Rick writes that the closer you grow to God, the more you will be tempted - which is all a bit scary. Even when you are praying, he will try to distract you (in this case, the advise is: don't allow him to, put the thought aside and continue praying).  My husband, Michael, said it is probably more likely that you are more aware of these things when you focus on them. I suppose I will just have to wait and see what happens.

* The title is a quote from Oscar Wilde

Wednesday, March 31, 2010

Day 25: Transformed by Trouble?

The Day 25 chapter is a troubling one for me. 

It does contain some comforting thoughts, such as:
  • everything that happens to you has spiritual significance
  • it is by experiencing the same troubles Jesus went though (eg loneliness, temptation, stress, criticism, rejection), that you become like Jesus
  • God knows what is best for you and has your best interests at heart
  • instead of asking "why me?" when facing problems, ask "what do You want me to learn"
In relation to this last point, as a trivial example, my body corporate manager is annoying me again.  Back in August 2009, they sent around a circular saying they had arranged for a hard rubbish collection so people could get rid of any items in their car park.  They threatened that if people didn't remove the things stored in their car parks, they would be removed by the body corporate manager at the cost of the owner.  They claimed that this was because the insurer was threatening to withdraw its insurance policy.  If I was the body corporate manager, my response to the insurer would be "fine, we will find another insurer".  Given the size of the building, I'm sure any insurer in danger of losing a signficant chunk of revenue would find a way to accommodate the odd bit of furniture in the car park. In any case, I didn't believe this story at all, because only a few weeks before the minutes of the annual body corporate meeting had arrived and it made no mention whatsoever that the insurer had taken this view.

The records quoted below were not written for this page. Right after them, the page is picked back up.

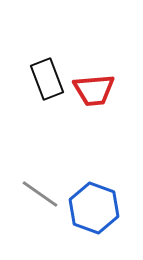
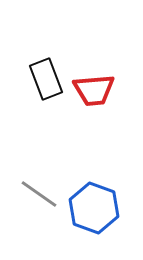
black rectangle: moved 1 px left
gray line: moved 1 px left
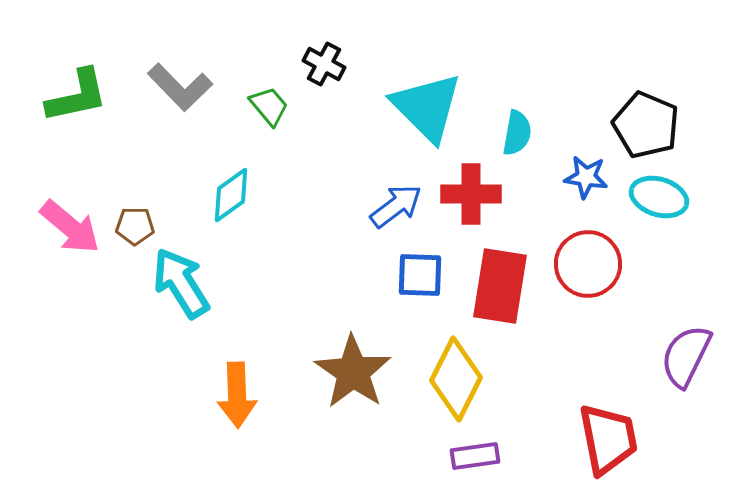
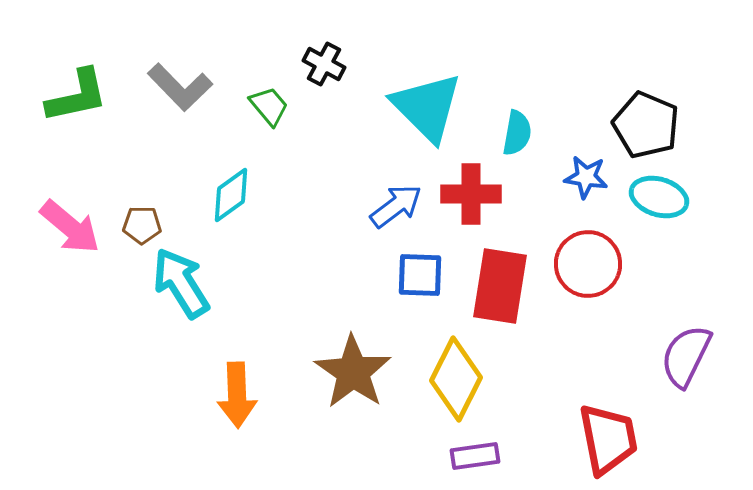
brown pentagon: moved 7 px right, 1 px up
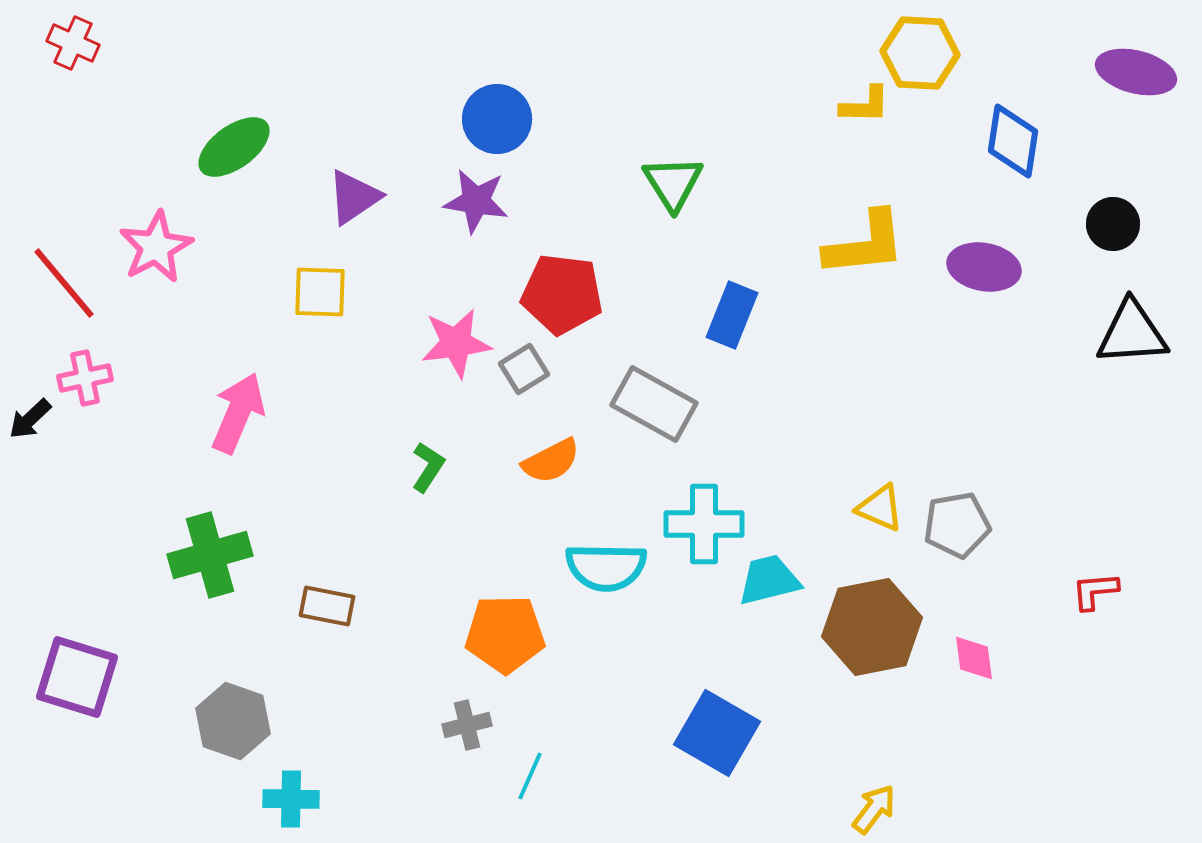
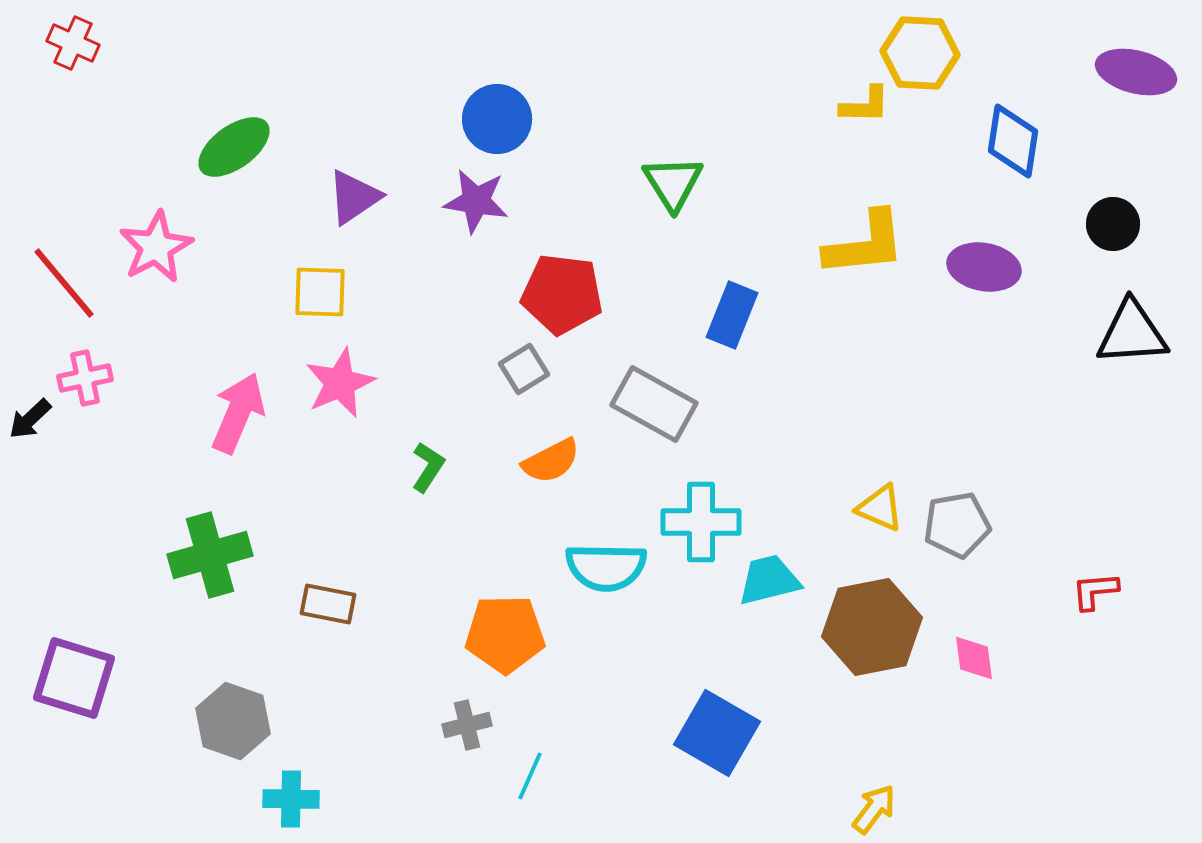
pink star at (456, 343): moved 116 px left, 40 px down; rotated 16 degrees counterclockwise
cyan cross at (704, 524): moved 3 px left, 2 px up
brown rectangle at (327, 606): moved 1 px right, 2 px up
purple square at (77, 677): moved 3 px left, 1 px down
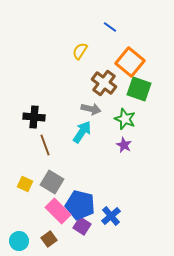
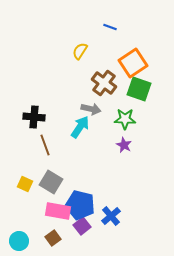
blue line: rotated 16 degrees counterclockwise
orange square: moved 3 px right, 1 px down; rotated 16 degrees clockwise
green star: rotated 20 degrees counterclockwise
cyan arrow: moved 2 px left, 5 px up
gray square: moved 1 px left
pink rectangle: rotated 35 degrees counterclockwise
purple square: rotated 18 degrees clockwise
brown square: moved 4 px right, 1 px up
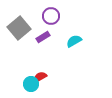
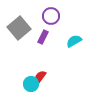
purple rectangle: rotated 32 degrees counterclockwise
red semicircle: rotated 24 degrees counterclockwise
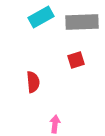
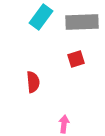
cyan rectangle: rotated 25 degrees counterclockwise
red square: moved 1 px up
pink arrow: moved 9 px right
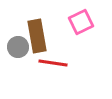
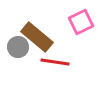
brown rectangle: moved 1 px down; rotated 40 degrees counterclockwise
red line: moved 2 px right, 1 px up
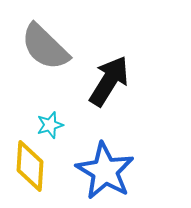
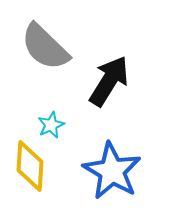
cyan star: moved 1 px right; rotated 8 degrees counterclockwise
blue star: moved 7 px right
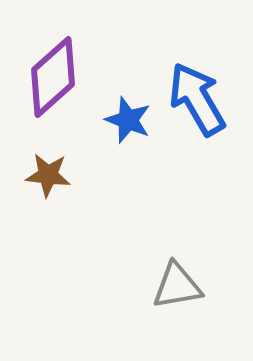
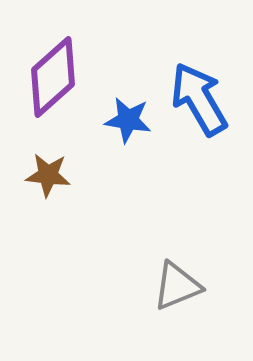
blue arrow: moved 2 px right
blue star: rotated 12 degrees counterclockwise
gray triangle: rotated 12 degrees counterclockwise
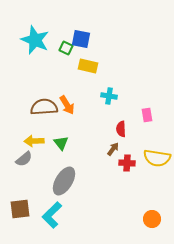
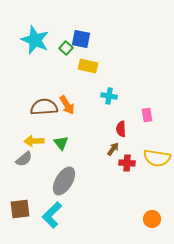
green square: rotated 16 degrees clockwise
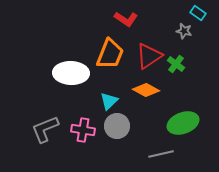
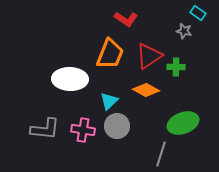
green cross: moved 3 px down; rotated 36 degrees counterclockwise
white ellipse: moved 1 px left, 6 px down
gray L-shape: rotated 152 degrees counterclockwise
gray line: rotated 60 degrees counterclockwise
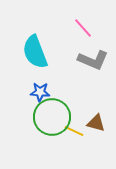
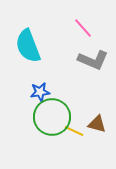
cyan semicircle: moved 7 px left, 6 px up
blue star: rotated 12 degrees counterclockwise
brown triangle: moved 1 px right, 1 px down
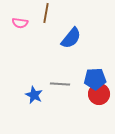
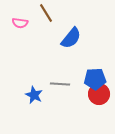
brown line: rotated 42 degrees counterclockwise
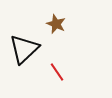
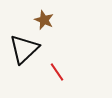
brown star: moved 12 px left, 4 px up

I was throughly pissed off at the body corporate manager for using a passive aggressive tactic, for threatening to steal its clients possessions, and for going well beyond its rights as a body corporate manager.  I wrote a letter to them pointing out that the car parks are on freehold title, to enter them would be tresspass and to take anything out of them would be theft, for which I was prepared to go to the police.  I also took the opportunity to clear out my car park space, which I was intending to do anyway, and had to admit that by organising the hard rubbish collection they had made it significantly easier for me to do so.

I got no response to my letter, however, as months had passed and the stuff in the carpark remained, I figured they had perhaps realised that stealing people's stuff is not such a good idea.  That was until yesterday when I recieved a follow up circular stating that a contractor had been appointed and would be removing everything on the 13th of April.  They also included virtually impossible to decifer black and white photocopies of photos of the car parks being affected.  I wondered whether this was an attempt to shame people, felt instantly angry again and started googling to find out how to obtain an injunction to prevent it.

Later, when I was lying in bed unable to sleep because I was still angry, I asked God "what am I meant to learn from this?" and then a thought occurred to me "was I loving my neighbour as I loved myself?"  Quite obviously I was not.  I had to admit that the body corporate manager had actually helped me to clear out my car park which I needed to clear out anyway to get a car in there, that other people may be quite pissed off by all the crap in the car park, that is it a potential fire hazard and that while they could have approached the problem with a greater degree of charm (for want of a better word), the body corporate were probably just doing what they had been told to do by the building committee (which comprises four of the owners).

Immediately, my anger subsided and I thought, well those people who are affected by this may actually appreciate having someone else clear out their car park for them and if not, no doubt, are big enough and smart enough to deal with the body corporate themselves. 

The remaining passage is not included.